:: What to work on ::
The data below is to be repeated in full, exactly as given.

:: Excerpted records ::
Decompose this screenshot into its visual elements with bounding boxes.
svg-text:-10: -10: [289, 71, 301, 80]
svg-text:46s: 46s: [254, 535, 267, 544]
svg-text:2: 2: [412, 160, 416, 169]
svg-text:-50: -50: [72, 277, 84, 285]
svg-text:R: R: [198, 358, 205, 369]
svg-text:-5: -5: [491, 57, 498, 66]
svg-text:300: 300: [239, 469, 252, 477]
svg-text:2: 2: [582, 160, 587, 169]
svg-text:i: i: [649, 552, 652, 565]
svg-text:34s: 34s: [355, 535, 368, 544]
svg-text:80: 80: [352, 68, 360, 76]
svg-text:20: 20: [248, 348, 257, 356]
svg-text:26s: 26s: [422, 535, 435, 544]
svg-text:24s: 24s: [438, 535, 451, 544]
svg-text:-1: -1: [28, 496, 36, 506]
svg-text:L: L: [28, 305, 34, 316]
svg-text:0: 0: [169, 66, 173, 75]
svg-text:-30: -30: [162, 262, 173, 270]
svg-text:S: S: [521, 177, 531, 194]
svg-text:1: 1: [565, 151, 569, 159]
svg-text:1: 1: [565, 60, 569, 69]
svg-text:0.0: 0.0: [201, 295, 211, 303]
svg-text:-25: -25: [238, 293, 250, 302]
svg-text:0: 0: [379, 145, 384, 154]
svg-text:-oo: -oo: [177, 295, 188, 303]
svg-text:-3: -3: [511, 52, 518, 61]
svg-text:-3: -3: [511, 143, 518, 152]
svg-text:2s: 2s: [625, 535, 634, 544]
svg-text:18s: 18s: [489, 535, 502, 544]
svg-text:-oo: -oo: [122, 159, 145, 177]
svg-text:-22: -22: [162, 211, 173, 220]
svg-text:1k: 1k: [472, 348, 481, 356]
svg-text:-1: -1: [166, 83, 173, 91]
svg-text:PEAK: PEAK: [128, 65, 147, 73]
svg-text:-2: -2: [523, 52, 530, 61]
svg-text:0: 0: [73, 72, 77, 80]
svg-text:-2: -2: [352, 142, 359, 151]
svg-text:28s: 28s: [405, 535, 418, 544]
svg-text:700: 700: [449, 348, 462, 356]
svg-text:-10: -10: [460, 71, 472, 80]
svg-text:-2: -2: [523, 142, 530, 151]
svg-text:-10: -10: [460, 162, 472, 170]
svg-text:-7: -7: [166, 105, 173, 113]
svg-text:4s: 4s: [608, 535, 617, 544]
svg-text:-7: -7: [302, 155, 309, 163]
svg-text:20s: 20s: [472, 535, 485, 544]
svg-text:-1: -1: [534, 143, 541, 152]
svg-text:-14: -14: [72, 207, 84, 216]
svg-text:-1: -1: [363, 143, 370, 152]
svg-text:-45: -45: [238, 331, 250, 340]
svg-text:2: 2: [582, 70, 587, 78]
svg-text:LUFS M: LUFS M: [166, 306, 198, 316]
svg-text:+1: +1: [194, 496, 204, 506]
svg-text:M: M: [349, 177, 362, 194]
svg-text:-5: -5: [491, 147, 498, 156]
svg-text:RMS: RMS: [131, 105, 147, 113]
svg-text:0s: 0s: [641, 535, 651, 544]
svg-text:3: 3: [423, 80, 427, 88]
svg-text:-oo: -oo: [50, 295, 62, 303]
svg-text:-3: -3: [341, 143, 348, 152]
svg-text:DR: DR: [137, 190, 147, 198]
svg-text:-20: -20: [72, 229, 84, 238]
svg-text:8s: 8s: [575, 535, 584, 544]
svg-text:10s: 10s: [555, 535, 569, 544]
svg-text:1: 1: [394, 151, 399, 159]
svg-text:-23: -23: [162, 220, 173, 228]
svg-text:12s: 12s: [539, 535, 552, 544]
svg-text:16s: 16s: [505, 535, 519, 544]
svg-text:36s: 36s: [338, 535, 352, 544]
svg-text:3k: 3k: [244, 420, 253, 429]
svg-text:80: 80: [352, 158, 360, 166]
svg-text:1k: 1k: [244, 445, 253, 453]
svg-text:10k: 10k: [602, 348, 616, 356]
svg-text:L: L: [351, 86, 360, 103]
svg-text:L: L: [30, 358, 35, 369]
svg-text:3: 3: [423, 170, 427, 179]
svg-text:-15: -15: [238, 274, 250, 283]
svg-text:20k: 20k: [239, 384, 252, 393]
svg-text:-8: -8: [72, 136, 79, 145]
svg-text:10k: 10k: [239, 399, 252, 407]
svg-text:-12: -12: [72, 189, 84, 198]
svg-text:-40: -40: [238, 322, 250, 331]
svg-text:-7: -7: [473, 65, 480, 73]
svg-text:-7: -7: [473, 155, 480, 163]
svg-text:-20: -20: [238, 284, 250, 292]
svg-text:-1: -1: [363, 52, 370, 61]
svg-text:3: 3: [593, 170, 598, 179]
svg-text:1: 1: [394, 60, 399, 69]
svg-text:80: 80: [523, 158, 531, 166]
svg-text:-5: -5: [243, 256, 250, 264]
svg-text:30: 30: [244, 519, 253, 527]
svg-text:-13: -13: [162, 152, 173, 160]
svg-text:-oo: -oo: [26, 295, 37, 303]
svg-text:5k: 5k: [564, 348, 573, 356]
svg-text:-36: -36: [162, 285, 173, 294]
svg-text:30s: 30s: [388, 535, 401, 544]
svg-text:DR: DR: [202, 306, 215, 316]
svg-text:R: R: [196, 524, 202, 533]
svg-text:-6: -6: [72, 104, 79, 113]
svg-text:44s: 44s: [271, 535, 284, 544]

:: Exercise output ::
Decompose this screenshot into its visual elements with bounding boxes.
svg-text:-10: -10: [289, 71, 301, 80]
svg-text:46s: 46s: [254, 535, 267, 544]
svg-text:2: 2: [412, 160, 416, 169]
svg-text:-50: -50: [72, 277, 84, 285]
svg-text:R: R: [198, 358, 205, 369]
svg-text:-5: -5: [491, 57, 498, 66]
svg-text:300: 300: [239, 469, 252, 477]
svg-text:2: 2: [582, 160, 587, 169]
svg-text:i: i: [649, 552, 652, 565]
svg-text:34s: 34s: [355, 535, 368, 544]
svg-text:80: 80: [352, 68, 360, 76]
svg-text:20: 20: [248, 348, 257, 356]
svg-text:26s: 26s: [422, 535, 435, 544]
svg-text:24s: 24s: [438, 535, 451, 544]
svg-text:-1: -1: [28, 496, 36, 506]
svg-text:L: L: [28, 305, 34, 316]
svg-text:0: 0: [169, 66, 173, 75]
svg-text:-30: -30: [162, 262, 173, 270]
svg-text:S: S: [521, 177, 531, 194]
svg-text:1: 1: [565, 151, 569, 159]
svg-text:1: 1: [565, 60, 569, 69]
svg-text:0.0: 0.0: [201, 295, 211, 303]
svg-text:-25: -25: [238, 293, 250, 302]
svg-text:0: 0: [379, 145, 384, 154]
svg-text:-oo: -oo: [177, 295, 188, 303]
svg-text:-3: -3: [511, 52, 518, 61]
svg-text:-3: -3: [511, 143, 518, 152]
svg-text:2s: 2s: [625, 535, 634, 544]
svg-text:18s: 18s: [489, 535, 502, 544]
svg-text:-oo: -oo: [122, 159, 145, 177]
svg-text:-22: -22: [162, 211, 173, 220]
svg-text:1k: 1k: [472, 348, 481, 356]
svg-text:-1: -1: [166, 83, 173, 91]
svg-text:PEAK: PEAK: [128, 65, 147, 73]
svg-text:-2: -2: [523, 52, 530, 61]
svg-text:0: 0: [73, 72, 77, 80]
svg-text:-2: -2: [352, 142, 359, 151]
svg-text:28s: 28s: [405, 535, 418, 544]
svg-text:700: 700: [449, 348, 462, 356]
svg-text:-10: -10: [460, 71, 472, 80]
svg-text:-2: -2: [523, 142, 530, 151]
svg-text:-10: -10: [460, 162, 472, 170]
svg-text:-7: -7: [166, 105, 173, 113]
svg-text:4s: 4s: [608, 535, 617, 544]
svg-text:-7: -7: [302, 155, 309, 163]
svg-text:20s: 20s: [472, 535, 485, 544]
svg-text:-1: -1: [534, 143, 541, 152]
svg-text:-14: -14: [72, 207, 84, 216]
svg-text:-1: -1: [363, 143, 370, 152]
svg-text:-45: -45: [238, 331, 250, 340]
svg-text:2: 2: [582, 70, 587, 78]
svg-text:LUFS M: LUFS M: [166, 306, 198, 316]
svg-text:+1: +1: [194, 496, 204, 506]
svg-text:M: M: [349, 177, 362, 194]
svg-text:-5: -5: [491, 147, 498, 156]
svg-text:RMS: RMS: [131, 105, 147, 113]
svg-text:0s: 0s: [641, 535, 651, 544]
svg-text:3: 3: [423, 80, 427, 88]
svg-text:-oo: -oo: [50, 295, 62, 303]
svg-text:-3: -3: [341, 143, 348, 152]
svg-text:DR: DR: [137, 190, 147, 198]
svg-text:-20: -20: [72, 229, 84, 238]
svg-text:8s: 8s: [575, 535, 584, 544]
svg-text:10s: 10s: [555, 535, 569, 544]
svg-text:1: 1: [394, 151, 399, 159]
svg-text:-23: -23: [162, 220, 173, 228]
svg-text:12s: 12s: [539, 535, 552, 544]
svg-text:16s: 16s: [505, 535, 519, 544]
svg-text:36s: 36s: [338, 535, 352, 544]
svg-text:3k: 3k: [244, 420, 253, 429]
svg-text:80: 80: [352, 158, 360, 166]
svg-text:1k: 1k: [244, 445, 253, 453]
svg-text:10k: 10k: [602, 348, 616, 356]
svg-text:L: L: [351, 86, 360, 103]
svg-text:L: L: [30, 358, 35, 369]
svg-text:3: 3: [423, 170, 427, 179]
svg-text:-15: -15: [238, 274, 250, 283]
svg-text:20k: 20k: [239, 384, 252, 393]
svg-text:-8: -8: [72, 136, 79, 145]
svg-text:10k: 10k: [239, 399, 252, 407]
svg-text:-12: -12: [72, 189, 84, 198]
svg-text:-40: -40: [238, 322, 250, 331]
svg-text:-7: -7: [473, 65, 480, 73]
svg-text:-7: -7: [473, 155, 480, 163]
svg-text:-20: -20: [238, 284, 250, 292]
svg-text:-1: -1: [363, 52, 370, 61]
svg-text:3: 3: [593, 170, 598, 179]
svg-text:1: 1: [394, 60, 399, 69]
svg-text:80: 80: [523, 158, 531, 166]
svg-text:-5: -5: [243, 256, 250, 264]
svg-text:30: 30: [244, 519, 253, 527]
svg-text:-13: -13: [162, 152, 173, 160]
svg-text:-oo: -oo: [26, 295, 37, 303]
svg-text:5k: 5k: [564, 348, 573, 356]
svg-text:-36: -36: [162, 285, 173, 294]
svg-text:30s: 30s: [388, 535, 401, 544]
svg-text:DR: DR: [202, 306, 215, 316]
svg-text:R: R: [196, 524, 202, 533]
svg-text:-6: -6: [72, 104, 79, 113]
svg-text:44s: 44s: [271, 535, 284, 544]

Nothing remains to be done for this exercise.